Tepat empat bulan kasus penemuan mayat itu belum terpecahkan. Orang-orang mulai meredam kecurigaan, walau jejak digital tak akan pernah menghilang. Kondisi Jamila tak dapat dikatakan memburuk, ia tetap kalut seperti biasa namun lebih dapat ia kontrol, di samping ia konsisten berobat ke dokter Ratna. Wartawan pun tak mengusik rumahnya lagi. Sunyi, tempat ini kembali sedia kala saat pertama kali ia mengenalnya. Hanya saja, rumor keangkeran jembatan dan sungai Melati semakin menjadi-jadi. Sore hari saja, sudah tak ada lagi yang mau melintas ke desa sebelah melewati jalanan ini.

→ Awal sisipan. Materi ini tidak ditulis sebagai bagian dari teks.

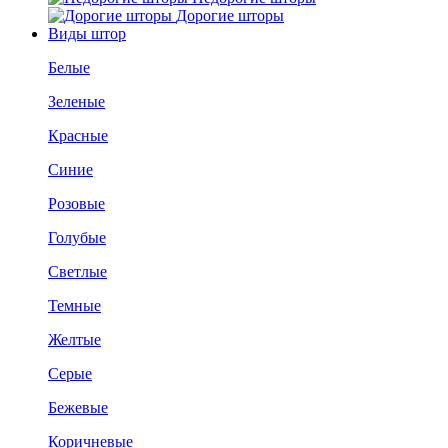
Дорогие шторы
Виды штор
Белые
Зеленые
Красные
Синие
Розовые
Голубые
Светлые
Темные
Желтые
Серые
Бежевые
Коричневые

Tapi tidak hari ini. Ada seseorang yang berjalan perlahan di depan pagar rumah Jamila. Lamat memperhatikan langkahnya yang bergantian di bebatuan sungai yang ditebar di sepanjang jalan. Matahari hampir tak nampak di awan yang mulai bercorak jingga, sehingga perawakan pria itu tak jelas di mata minus Jamila.
Jamila menurunkan sekop yang ia gunakan untuk membongkar ubi jalar. Pria itu menoleh dan bersitatap dengannya.
“Jamila,” ujar pria itu, seraya melepas topinya.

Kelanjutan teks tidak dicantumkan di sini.